EXERCISE GOAL ▸
Every record must come back unchanged, apart from the pictures, which are dropped.

GIVEN RECORDS ▸
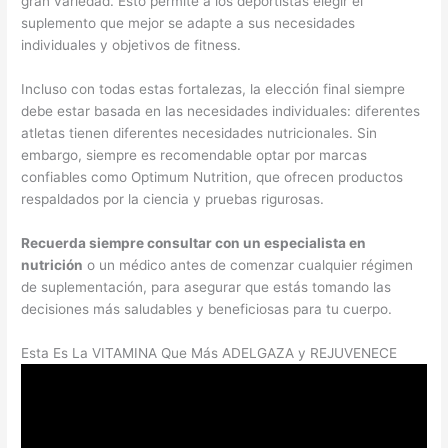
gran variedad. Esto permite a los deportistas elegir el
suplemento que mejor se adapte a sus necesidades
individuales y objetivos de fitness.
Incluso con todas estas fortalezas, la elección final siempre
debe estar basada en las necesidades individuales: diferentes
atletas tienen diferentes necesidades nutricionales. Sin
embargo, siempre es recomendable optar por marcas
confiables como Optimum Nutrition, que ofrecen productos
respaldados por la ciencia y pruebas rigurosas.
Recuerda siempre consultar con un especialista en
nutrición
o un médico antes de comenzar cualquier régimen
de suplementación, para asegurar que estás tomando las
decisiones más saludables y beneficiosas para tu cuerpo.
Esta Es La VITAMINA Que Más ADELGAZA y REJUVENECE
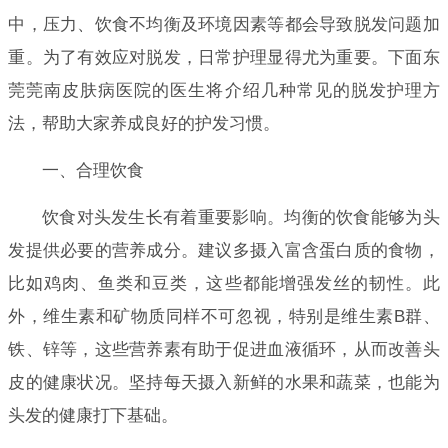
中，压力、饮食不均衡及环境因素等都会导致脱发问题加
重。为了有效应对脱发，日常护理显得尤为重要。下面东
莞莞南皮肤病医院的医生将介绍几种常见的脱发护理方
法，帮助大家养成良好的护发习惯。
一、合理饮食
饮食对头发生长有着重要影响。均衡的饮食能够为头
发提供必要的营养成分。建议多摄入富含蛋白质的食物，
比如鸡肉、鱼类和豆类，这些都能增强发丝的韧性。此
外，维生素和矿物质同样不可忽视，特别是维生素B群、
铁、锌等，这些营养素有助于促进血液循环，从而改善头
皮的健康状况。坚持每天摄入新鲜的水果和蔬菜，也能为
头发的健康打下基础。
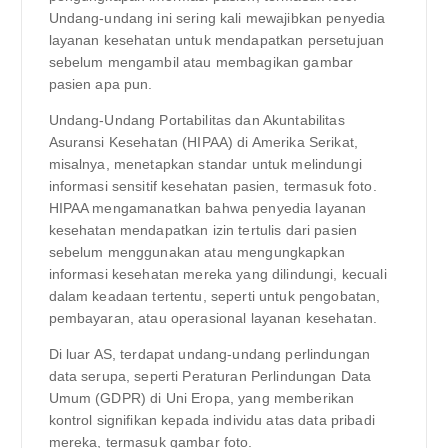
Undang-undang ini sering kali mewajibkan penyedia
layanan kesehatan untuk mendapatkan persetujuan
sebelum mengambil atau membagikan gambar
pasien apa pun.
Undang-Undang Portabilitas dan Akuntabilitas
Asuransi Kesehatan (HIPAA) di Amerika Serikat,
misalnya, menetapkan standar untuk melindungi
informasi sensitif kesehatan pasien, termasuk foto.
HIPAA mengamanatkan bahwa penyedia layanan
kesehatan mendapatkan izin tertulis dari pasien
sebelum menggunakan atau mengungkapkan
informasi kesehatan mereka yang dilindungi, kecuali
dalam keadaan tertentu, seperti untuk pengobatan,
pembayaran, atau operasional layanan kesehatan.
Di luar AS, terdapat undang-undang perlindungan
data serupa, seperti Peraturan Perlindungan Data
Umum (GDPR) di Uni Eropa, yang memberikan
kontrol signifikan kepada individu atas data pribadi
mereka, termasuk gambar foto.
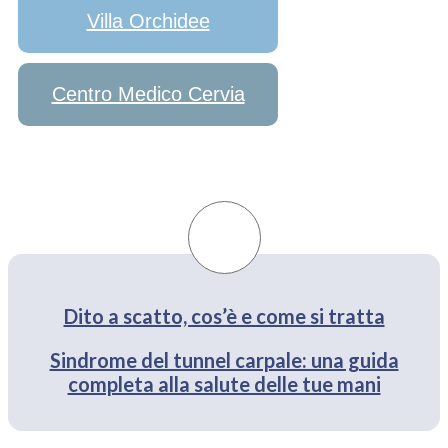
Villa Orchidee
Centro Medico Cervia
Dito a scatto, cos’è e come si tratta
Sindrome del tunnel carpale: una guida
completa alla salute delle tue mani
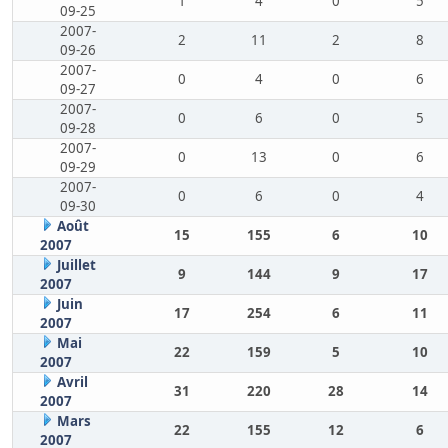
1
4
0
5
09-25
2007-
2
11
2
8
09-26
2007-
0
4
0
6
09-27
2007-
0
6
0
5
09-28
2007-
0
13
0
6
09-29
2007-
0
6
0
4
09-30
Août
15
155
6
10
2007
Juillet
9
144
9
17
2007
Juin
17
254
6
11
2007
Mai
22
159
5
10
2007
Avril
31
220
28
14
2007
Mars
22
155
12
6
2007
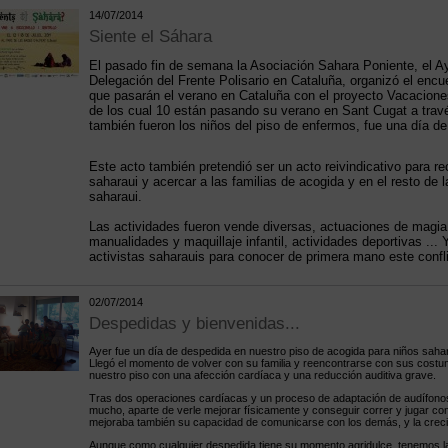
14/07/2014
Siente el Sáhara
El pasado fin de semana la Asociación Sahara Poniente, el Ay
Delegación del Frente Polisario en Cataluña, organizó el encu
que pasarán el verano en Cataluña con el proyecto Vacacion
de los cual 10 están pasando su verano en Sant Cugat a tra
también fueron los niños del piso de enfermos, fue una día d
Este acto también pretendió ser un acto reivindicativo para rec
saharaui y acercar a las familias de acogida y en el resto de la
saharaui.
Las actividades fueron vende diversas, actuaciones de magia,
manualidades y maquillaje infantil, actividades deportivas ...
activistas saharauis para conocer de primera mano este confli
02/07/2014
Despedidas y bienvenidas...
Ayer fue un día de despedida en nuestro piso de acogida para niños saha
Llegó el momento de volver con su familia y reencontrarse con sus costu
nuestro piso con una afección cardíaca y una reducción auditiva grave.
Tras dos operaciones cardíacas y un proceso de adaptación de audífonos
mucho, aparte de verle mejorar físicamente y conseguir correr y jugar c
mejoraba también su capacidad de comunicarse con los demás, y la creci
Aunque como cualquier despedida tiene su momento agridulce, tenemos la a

SOLUTION BELOW ▸
gran variedad. Esto permite a los deportistas elegir el
suplemento que mejor se adapte a sus necesidades
individuales y objetivos de fitness.
Incluso con todas estas fortalezas, la elección final siempre
debe estar basada en las necesidades individuales: diferentes
atletas tienen diferentes necesidades nutricionales. Sin
embargo, siempre es recomendable optar por marcas
confiables como Optimum Nutrition, que ofrecen productos
respaldados por la ciencia y pruebas rigurosas.
Recuerda siempre consultar con un especialista en
nutrición
o un médico antes de comenzar cualquier régimen
de suplementación, para asegurar que estás tomando las
decisiones más saludables y beneficiosas para tu cuerpo.
Esta Es La VITAMINA Que Más ADELGAZA y REJUVENECE
中，压力、饮食不均衡及环境因素等都会导致脱发问题加
重。为了有效应对脱发，日常护理显得尤为重要。下面东
莞莞南皮肤病医院的医生将介绍几种常见的脱发护理方
法，帮助大家养成良好的护发习惯。
一、合理饮食
饮食对头发生长有着重要影响。均衡的饮食能够为头
发提供必要的营养成分。建议多摄入富含蛋白质的食物，
比如鸡肉、鱼类和豆类，这些都能增强发丝的韧性。此
外，维生素和矿物质同样不可忽视，特别是维生素B群、
铁、锌等，这些营养素有助于促进血液循环，从而改善头
皮的健康状况。坚持每天摄入新鲜的水果和蔬菜，也能为
头发的健康打下基础。
Undang-undang ini sering kali mewajibkan penyedia
layanan kesehatan untuk mendapatkan persetujuan
sebelum mengambil atau membagikan gambar
pasien apa pun.
Undang-Undang Portabilitas dan Akuntabilitas
Asuransi Kesehatan (HIPAA) di Amerika Serikat,
misalnya, menetapkan standar untuk melindungi
informasi sensitif kesehatan pasien, termasuk foto.
HIPAA mengamanatkan bahwa penyedia layanan
kesehatan mendapatkan izin tertulis dari pasien
sebelum menggunakan atau mengungkapkan
informasi kesehatan mereka yang dilindungi, kecuali
dalam keadaan tertentu, seperti untuk pengobatan,
pembayaran, atau operasional layanan kesehatan.
Di luar AS, terdapat undang-undang perlindungan
data serupa, seperti Peraturan Perlindungan Data
Umum (GDPR) di Uni Eropa, yang memberikan
kontrol signifikan kepada individu atas data pribadi
mereka, termasuk gambar foto.
Villa Orchidee
Centro Medico Cervia
Dito a scatto, cos’è e come si tratta
Sindrome del tunnel carpale: una guida
completa alla salute delle tue mani
1
4
0
5
09-25
2007-
2
11
2
8
09-26
2007-
0
4
0
6
09-27
2007-
0
6
0
5
09-28
2007-
0
13
0
6
09-29
2007-
0
6
0
4
09-30
Août
15
155
6
10
2007
Juillet
9
144
9
17
2007
Juin
17
254
6
11
2007
Mai
22
159
5
10
2007
Avril
31
220
28
14
2007
Mars
22
155
12
6
2007
14/07/2014
Siente el Sáhara
El pasado fin de semana la Asociación Sahara Poniente, el Ay
Delegación del Frente Polisario en Cataluña, organizó el encu
que pasarán el verano en Cataluña con el proyecto Vacacion
de los cual 10 están pasando su verano en Sant Cugat a tra
también fueron los niños del piso de enfermos, fue una día d
Este acto también pretendió ser un acto reivindicativo para rec
saharaui y acercar a las familias de acogida y en el resto de la
saharaui.
Las actividades fueron vende diversas, actuaciones de magia,
manualidades y maquillaje infantil, actividades deportivas ...
activistas saharauis para conocer de primera mano este confli
02/07/2014
Despedidas y bienvenidas...
Ayer fue un día de despedida en nuestro piso de acogida para niños saha
Llegó el momento de volver con su familia y reencontrarse con sus costu
nuestro piso con una afección cardíaca y una reducción auditiva grave.
Tras dos operaciones cardíacas y un proceso de adaptación de audífonos
mucho, aparte de verle mejorar físicamente y conseguir correr y jugar c
mejoraba también su capacidad de comunicarse con los demás, y la creci
Aunque como cualquier despedida tiene su momento agridulce, tenemos la a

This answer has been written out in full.